== LISTED ENTRIES ==
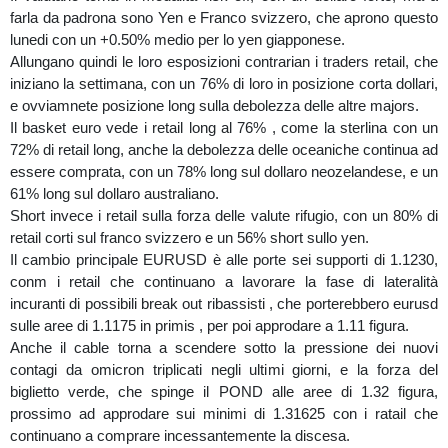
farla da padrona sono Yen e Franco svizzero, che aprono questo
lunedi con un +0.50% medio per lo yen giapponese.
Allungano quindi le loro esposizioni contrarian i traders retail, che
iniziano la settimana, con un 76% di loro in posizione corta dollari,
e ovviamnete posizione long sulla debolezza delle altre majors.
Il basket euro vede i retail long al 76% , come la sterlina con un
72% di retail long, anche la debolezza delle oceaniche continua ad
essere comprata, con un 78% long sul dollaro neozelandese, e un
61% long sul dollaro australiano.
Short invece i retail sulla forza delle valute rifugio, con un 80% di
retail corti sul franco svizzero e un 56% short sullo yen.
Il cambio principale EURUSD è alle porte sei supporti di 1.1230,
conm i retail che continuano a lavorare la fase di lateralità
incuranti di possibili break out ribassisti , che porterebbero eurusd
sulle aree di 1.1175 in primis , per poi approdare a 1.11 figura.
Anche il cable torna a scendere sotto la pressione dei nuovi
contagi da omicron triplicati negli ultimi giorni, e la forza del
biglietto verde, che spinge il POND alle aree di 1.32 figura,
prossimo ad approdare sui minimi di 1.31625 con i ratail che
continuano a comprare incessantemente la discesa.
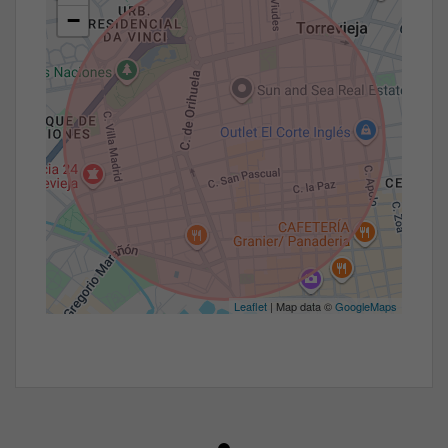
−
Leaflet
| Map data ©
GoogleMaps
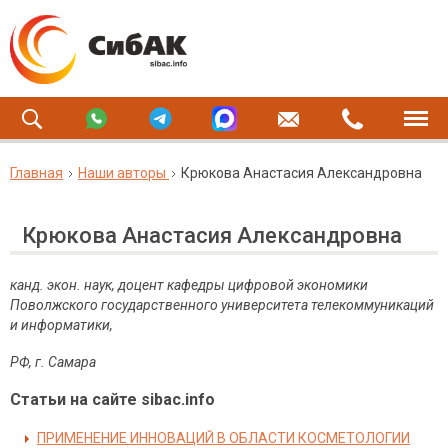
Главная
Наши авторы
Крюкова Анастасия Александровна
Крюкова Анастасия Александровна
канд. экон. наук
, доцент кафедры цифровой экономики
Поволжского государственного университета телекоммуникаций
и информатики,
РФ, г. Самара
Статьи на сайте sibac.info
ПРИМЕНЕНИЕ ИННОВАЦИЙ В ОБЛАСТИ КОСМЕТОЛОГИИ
===
(WORK TO BE COMPLETED) Go through the data and copy every line that includes "alle".

(PROBLEM SOLUTION)
Il cambio principale EURUSD è alle porte sei supporti di 1.1230,
biglietto verde, che spinge il POND alle aree di 1.32 figura,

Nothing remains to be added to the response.